# break a leatherman?



## gtreat (Jul 3, 2008)

I had a leatherman and I was using the pliers on it to clamp something when... the thing broke... now I have two halves of it... each one has a half of the plyers on it (the metal snapped somehow)...

Does anyone know what these are made out of?  Ever heard of such a tool known for it's quality being snapped by someone's grip while they use it?  (I was using leather gloves as I clamped so it wouldn't cut into my hands)
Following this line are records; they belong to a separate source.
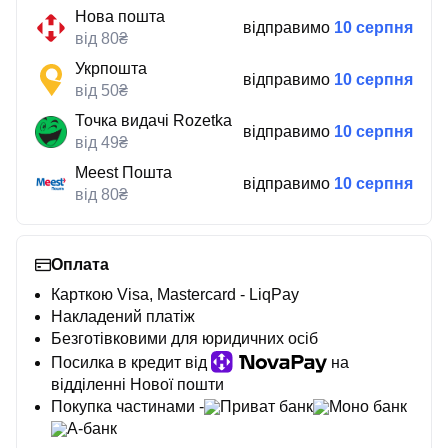
Нова пошта
відправимо
10 серпня
від 80₴
Укрпошта
відправимо
10 серпня
від 50₴
Точка видачі Rozetka
відправимо
10 серпня
від 49₴
Meest Пошта
відправимо
10 серпня
від 80₴
Оплата
Карткою Visa, Mastercard - LiqPay
Накладений платіж
Безготівковими для юридичних осіб
Посилка в кредит від
на
відділенні Нової пошти
Покупка частинами -
Приват банк
Моно банк
А-банк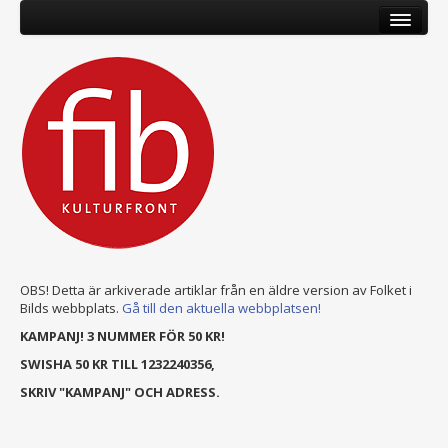
OBS! Detta är arkiverade artiklar från en äldre version av Folket i
Bilds webbplats.
Gå till den aktuella webbplatsen!
KAMPANJ! 3 NUMMER FÖR 50 KR!
SWISHA 50 KR TILL 1232240356,
SKRIV "KAMPANJ" OCH ADRESS.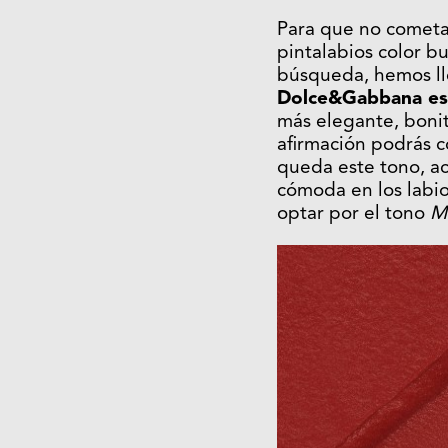
Para que no cometas
pintalabios color b
búsqueda, hemos ll
Dolce&Gabbana es 
más elegante, bonit
afirmación podrás c
queda este tono, ac
cómoda en los labios
optar por el tono
M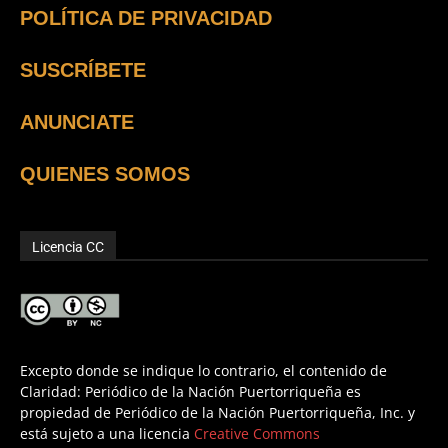
POLÍTICA DE PRIVACIDAD
SUSCRÍBETE
ANUNCIATE
QUIENES SOMOS
Licencia CC
Excepto donde se indique lo contrario, el contenido de
Claridad: Periódico de la Nación Puertorriqueña es
propiedad de Periódico de la Nación Puertorriqueña, Inc. y
está sujeto a una licencia
Creative Commons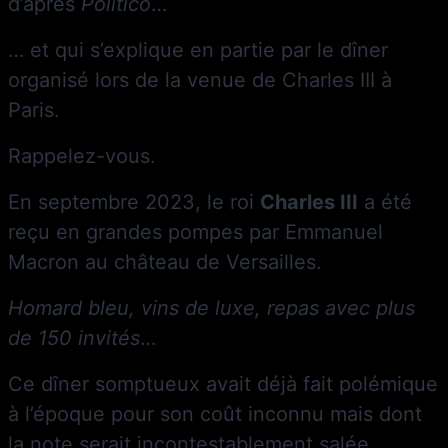
d’après
Politico
…
… et qui s’explique en partie par le dîner
organisé lors de la venue de Charles III à
Paris.
Rappelez-vous.
En septembre 2023, le roi
Charles III
a été
reçu en grandes pompes par Emmanuel
Macron au château de Versailles.
Homard bleu, vins de luxe, repas avec plus
de 150 invités
…
Ce dîner somptueux avait déjà fait polémique
à l’époque pour son coût inconnu mais dont
la note serait incontestablement salée.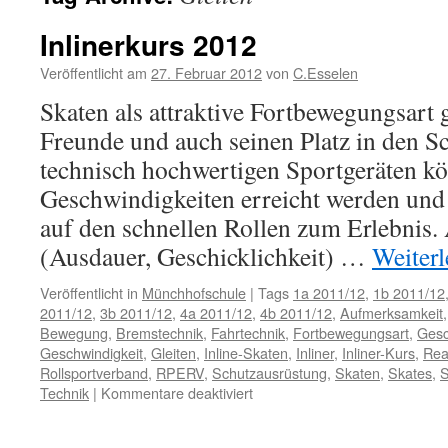
Inlinerkurs 2012
Veröffentlicht am
27. Februar 2012
von
C.Esselen
Skaten als attraktive Fortbewegungsart
Freunde und auch seinen Platz in den S
technisch hochwertigen Sportgeräten k
Geschwindigkeiten erreicht werden un
auf den schnellen Rollen zum Erlebnis.
(Ausdauer, Geschicklichkeit) …
Weiter
Veröffentlicht in
Münchhofschule
|
Tags
1a 2011/12
,
1b 2011/12
2011/12
,
3b 2011/12
,
4a 2011/12
,
4b 2011/12
,
Aufmerksamkeit
Bewegung
,
Bremstechnik
,
Fahrtechnik
,
Fortbewegungsart
,
Gesc
Geschwindigkeit
,
Gleiten
,
Inline-Skaten
,
Inliner
,
Inliner-Kurs
,
Rea
Rollsportverband
,
RPERV
,
Schutzausrüstung
,
Skaten
,
Skates
,
S
für
Technik
|
Kommentare deaktiviert
Inlinerkurs
2012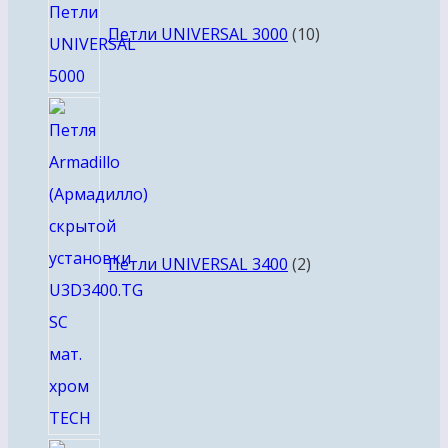
товаров
Петли UNIVERSAL 3000
10
2
товара
Петли UNIVERSAL 3400
2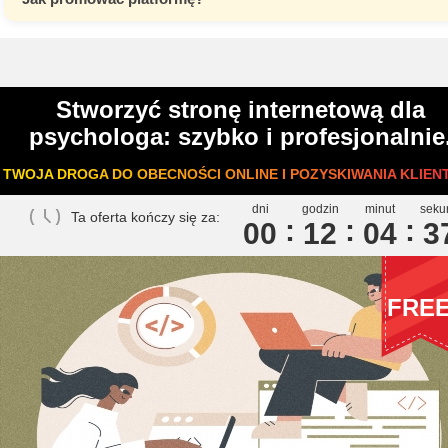
Stworzyć stronę internetową dla
psychologa: szybko i profesjonalnie
TWOJA DROGA DO OBECNOŚCI ONLINE I POZYSKIWANIA KLIEN
dni
godzin
minut
seku
Ta oferta kończy się za:
00
1
2
0
4
3
FRE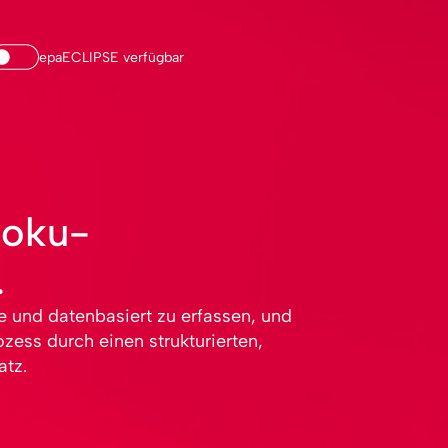
epaECLIPSE verfügbar
doku­
.
atz.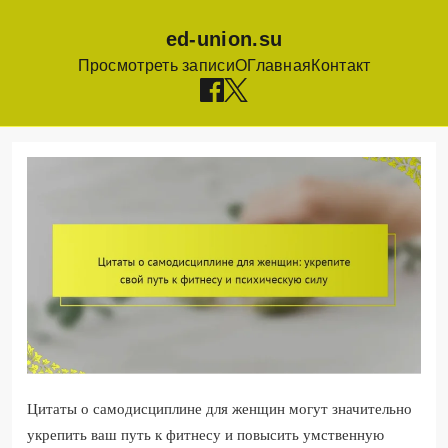
ed-union.su
Просмотреть записи
О
Главная
Контакт
Skip
to
content
Цитаты о самодисциплине для женщин могут значительно
укрепить ваш путь к фитнесу и повысить умственную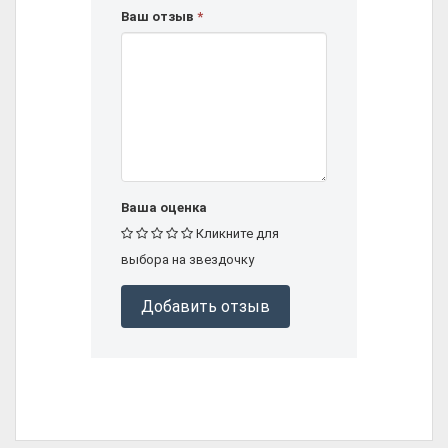
Ваш отзыв
*
Ваша оценка
Кликните для
выбора на звездочку
Добавить отзыв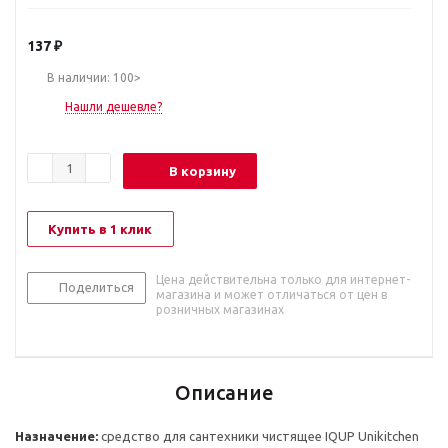
137
₽
В наличии: 100>
Нашли дешевле?
В корзину
Купить в 1 клик
Цена действительна только для интернет-
Поделиться
магазина и может отличаться от цен в
розничных магазинах
Описание
Назначение:
средство для сантехники чистящее IQUP Unikitchen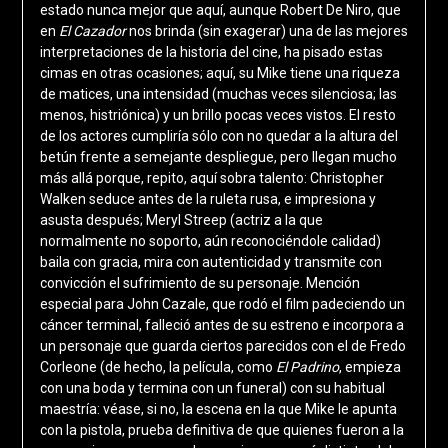
estado nunca mejor que aquí, aunque Robert De Niro, que
en
El Cazador
nos brinda (sin exagerar) una de las mejores
interpretaciones de la historia del cine, ha pisado estas
cimas en otras ocasiones; aquí, su Mike tiene una riqueza
de matices, una intensidad (muchas veces silenciosa; las
menos, histriónica) y un brillo pocas veces vistos. El resto
de los actores cumpliría sólo con no quedar a la altura del
betún frente a semejante despliegue, pero llegan mucho
más allá porque, repito, aquí sobra talento: Christopher
Walken seduce antes de la ruleta rusa, e impresiona y
asusta después; Meryl Streep (actriz a la que
normalmente no soporto, aún reconociéndole calidad)
baila con gracia, mira con autenticidad y transmite con
convicción el sufrimiento de su personaje. Mención
especial para John Cazale, que rodó el film padeciendo un
cáncer terminal, falleció antes de su estreno e incorpora a
un personaje que guarda ciertos parecidos con el de Fredo
Corleone (de hecho, la película, como
El Padrino
, empieza
con una boda y termina con un funeral) con su habitual
maestría: véase, si no, la escena en la que Mike le apunta
con la pistola, prueba definitiva de que quienes fueron a la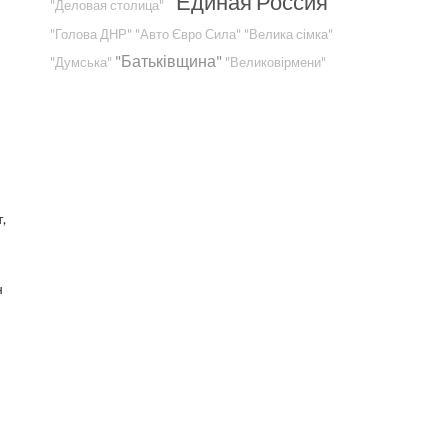
"Единая Россия"
"Деловая столица"
"Голова ДНР"
"Авто Євро Сила"
"Велика сімка"
"Батьківщина"
"Думська"
"Великовірмени"
,
н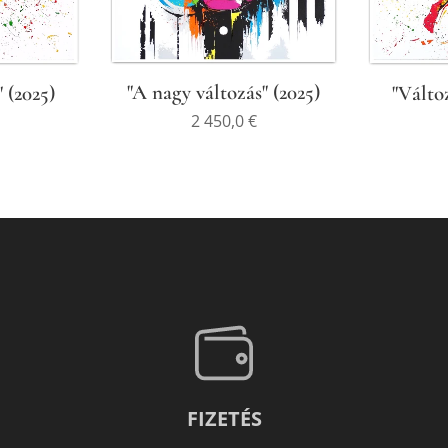
"A nagy változás" (2025)
 (2025)
"Válto
2 450,0
€
FIZETÉS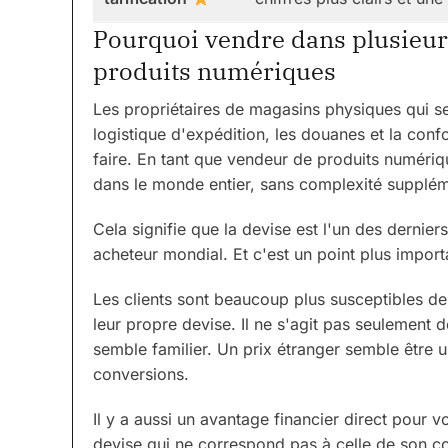
Pourquoi vendre dans plusieurs
produits numériques
Les propriétaires de magasins physiques qui se 
logistique d'expédition, les douanes et la conf
faire. En tant que vendeur de produits numériqu
dans le monde entier, sans complexité supplém
Cela signifie que la devise est l'un des derniers
acheteur mondial. Et c'est un point plus import
Les clients sont beaucoup plus susceptibles de f
leur propre devise. Il ne s'agit pas seulement d
semble familier. Un prix étranger semble être u
conversions.
Il y a aussi un avantage financier direct pour 
devise qui ne correspond pas à celle de son co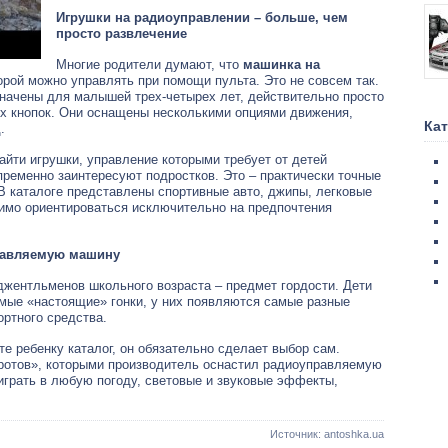
Игрушки на радиоуправлении – больше, чем
просто развлечение
Многие родители думают, что
машинка на
орой можно управлять при помощи пульта. Это не совсем так.
начены для малышей трех-четырех лет, действительно просто
х кнопок. Они оснащены несколькими опциями движения,
Ка
.
айти игрушки, управление которыми требует от детей
ременно заинтересуют подростков. Это – практически точные
В каталоге представлены спортивные авто, джипы, легковые
димо ориентироваться исключительно на предпочтения
равляемую машину
жентльменов школьного возраста – предмет гордости. Дети
мые «настоящие» гонки, у них появляются самые разные
ртного средства.
е ребенку каталог, он обязательно сделает выбор сам.
оротов», которыми производитель оснастил радиоуправляемую
играть в любую погоду, световые и звуковые эффекты,
Источник: antoshka.ua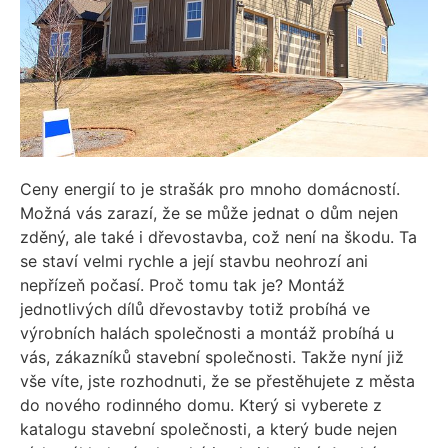
Ceny energií to je strašák pro mnoho domácností.
Možná vás zarazí, že se může jednat o dům nejen
zděný, ale také i dřevostavba, což není na škodu. Ta
se staví velmi rychle a její stavbu neohrozí ani
nepřízeň počasí. Proč tomu tak je? Montáž
jednotlivých dílů dřevostavby totiž probíhá ve
výrobních halách společnosti a montáž probíhá u
vás, zákazníků stavební společnosti. Takže nyní již
vše víte, jste rozhodnuti, že se přestěhujete z města
do nového rodinného domu. Který si vyberete z
katalogu stavební společnosti, a který bude nejen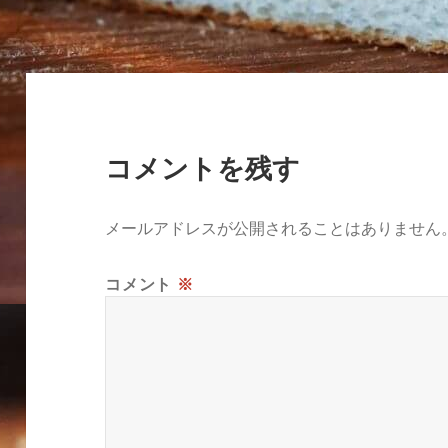
リ
ー
コメントを残す
メールアドレスが公開されることはありません
コメント
※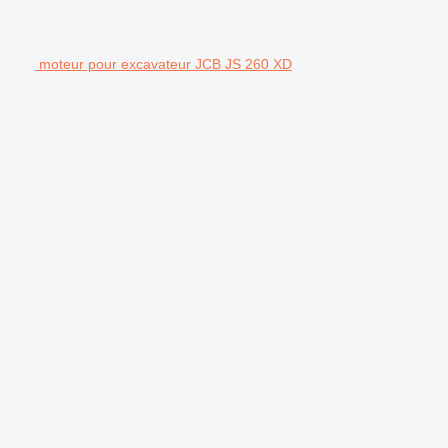
moteur pour excavateur JCB JS 260 XD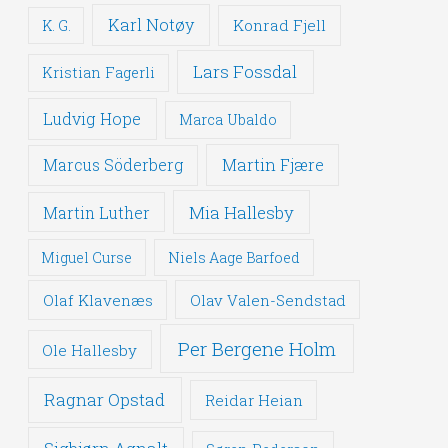
Karl Notøy
Konrad Fjell
K. G.
Lars Fossdal
Kristian Fagerli
Ludvig Hope
Marca Ubaldo
Martin Fjære
Marcus Söderberg
Mia Hallesby
Martin Luther
Miguel Curse
Niels Aage Barfoed
Olaf Klavenæs
Olav Valen-Sendstad
Per Bergene Holm
Ole Hallesby
Ragnar Opstad
Reidar Heian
I need another tool like this but I am afraid of buying leatherman...


----------



## Bushytails (Jul 4, 2008)

I've never seen a leatherman break...  I've grabbed mine with both paws on more than one occasion, and I've had it quite a while...

If mine were to break, it would be a good excuse to upgrade to the new one with locking pliers (vise grips).  

--Bushytails


----------



## athos76 (Aug 2, 2008)

I'm a helicopter mechanic, and my leatherman is handy for quick fixes where I don't have time to run to my toolbox...  I've snapped the pliers on multiple pairs.   It usually breaks the rivet they have installed from stress and cracking.  If the leatherman isn't too old, call them up to complain, and tell them it was light duty.  I've had mine replaced multiple times.  
   I used to use the Gerber Multitools while in the Army... same thing...break and warranty.  The Gerbers always broke within the first 6 months.
   Leatherman used to have a repair kit available when they only had a couple models..


----------



## 'the epoxy floor guy' (Aug 3, 2008)

I am a HUGE Gerber fan for just that reason.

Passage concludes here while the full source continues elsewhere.